Abstract

ABSTRACT There are two kinds of cheniers in Louisiana: one made largely of shell debris, the other mostly quartz sand. This report deals with the second. In other study areas, where swash-built beach ridges are made of quartz sand, suite-mean values of grain-size kurtosis show near-shore wave-energy level, and the extent to which settling from water was important. Kurtosis close to 3-3.5 indicates moderate-to-high wave energy density, and little or no settling. Kurtosis about 4 indicates low energy. As K rises above 4, the settling component increases. Louisiana cheniers have a very high kurtosis (10), and a standard deviation of kurtosis (9.5) far higher than any other sandy beach ridges now known (nothing else > 6). These numbers put the cheniers in a class with settling deposits (from waning stages of storms) just seaward of the surf zone. A plot of kurtosis against standard deviation (of the grain diameter) places the Louisiana examples with other known products of settling such as the horizontally-bedded settling-lag (not swash-built) beach ridges on Mesa del Gavilan, near the mouth of the Rio Grande (Texas).
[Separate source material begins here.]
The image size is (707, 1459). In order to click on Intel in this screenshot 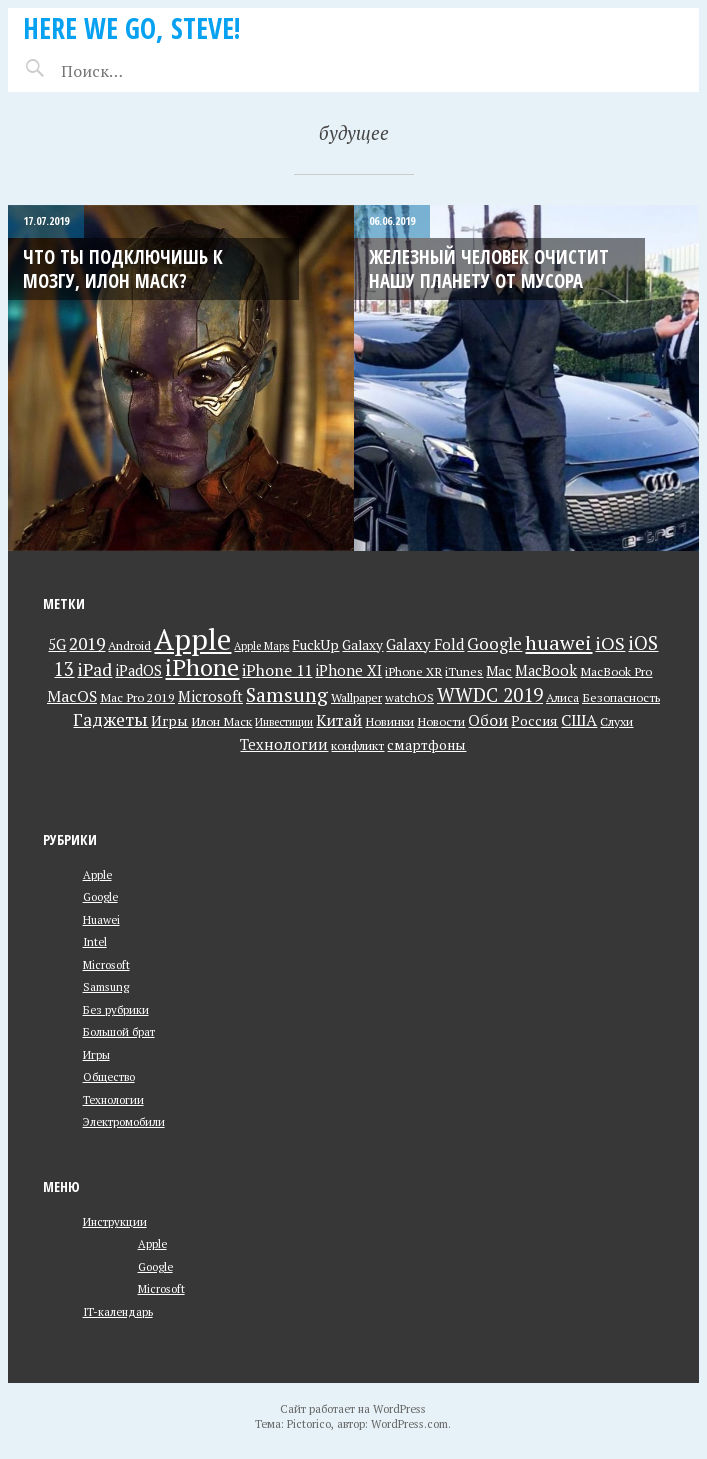 , I will do `click(95, 941)`.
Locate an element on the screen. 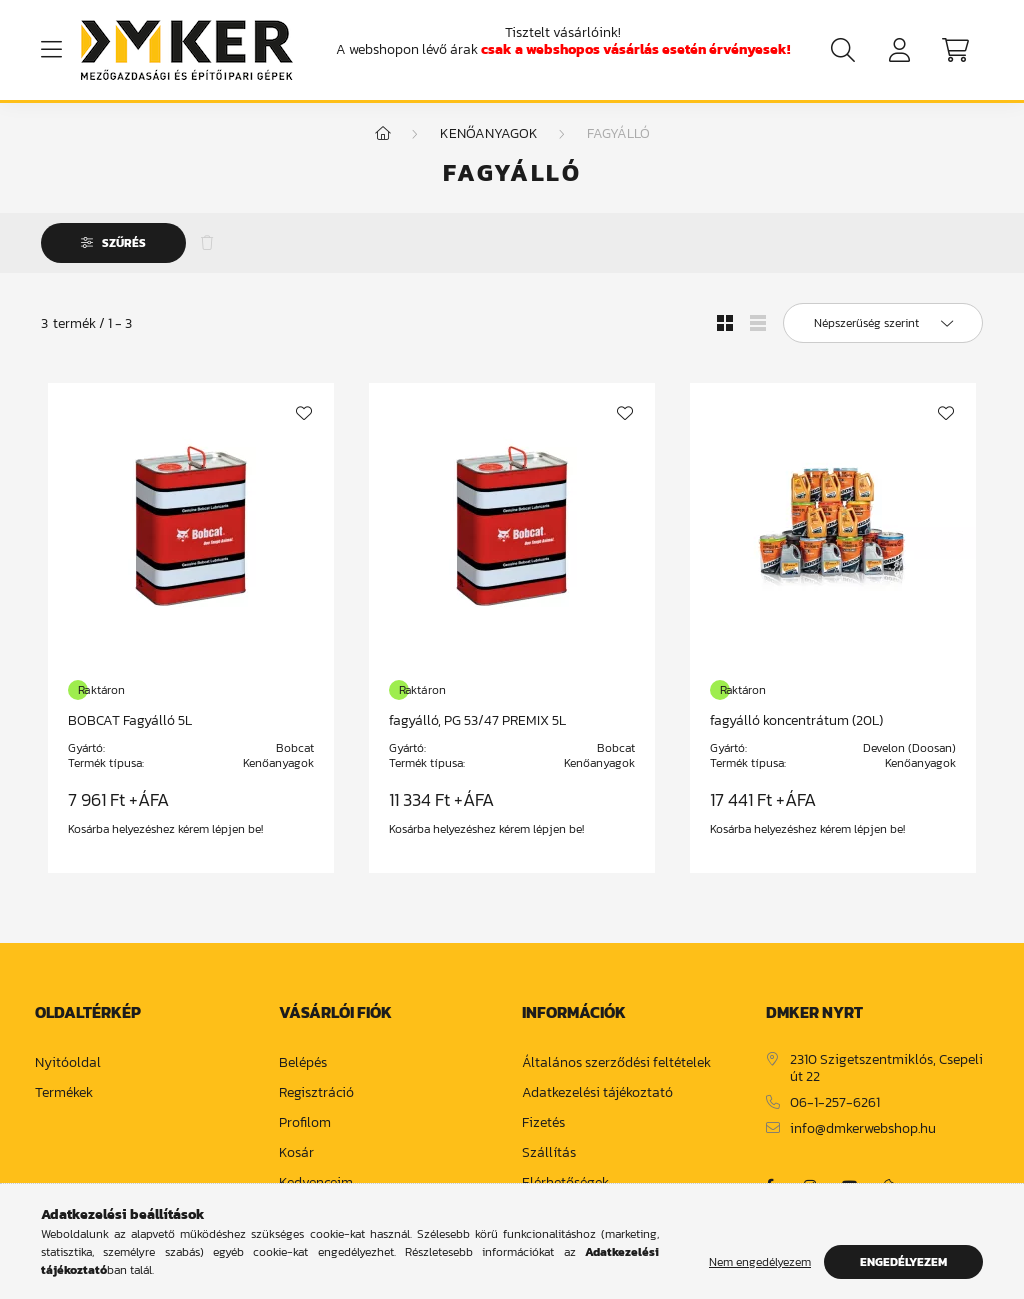 This screenshot has height=1299, width=1024. Belépés is located at coordinates (303, 1073).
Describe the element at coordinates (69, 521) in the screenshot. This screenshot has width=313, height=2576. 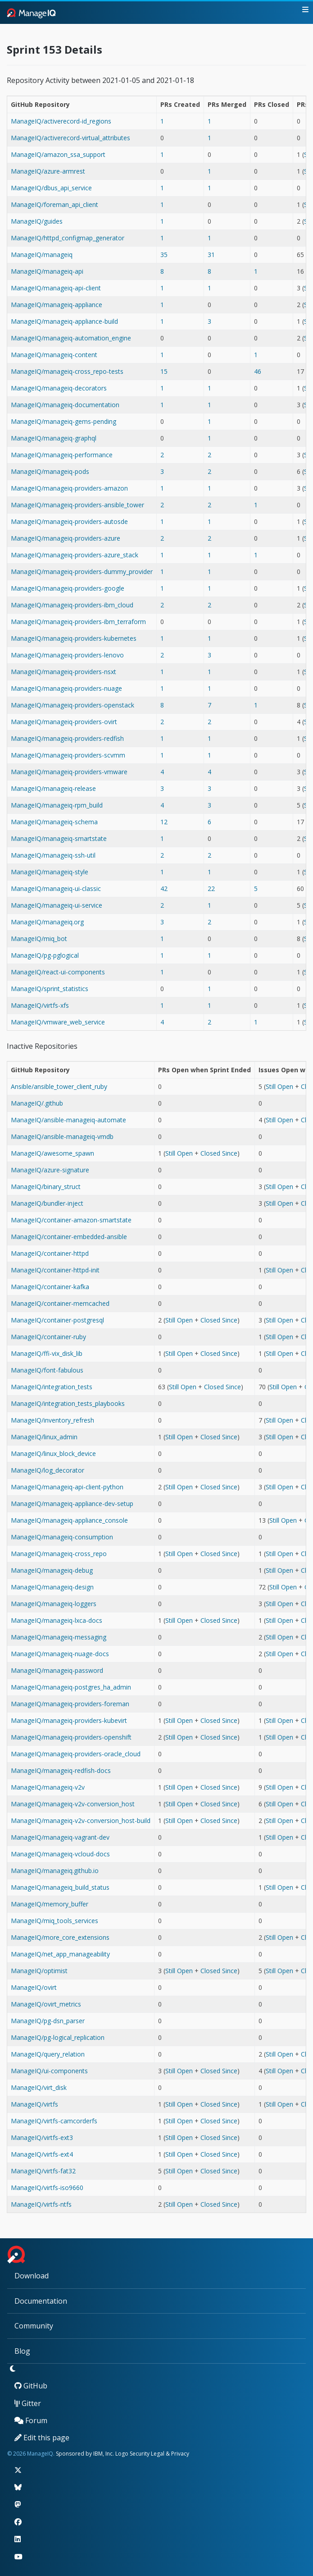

One narrow sandy swash-built beach ridge does not represent a single storm, but decades of slow deposition by the swash. Each ridge indicates a small slow rise-and-fall pair in sea-level, perhaps 5-40 cm. Beach ridges commonly occur in sets of 5 to 20 or more. Differences in the heights of ridge sets mark larger changes in sea level. High ridge sets represent a century or more of high sea level; low ridge sets indicate a century or more of low sea level. The vertical difference between set elevations is typically less, to much less, than three meters. The Louisiana cheniers -- except where splayed -- are like beach ridge sets, rather than like the individual swash-built beach ridges that are seen in other study areas.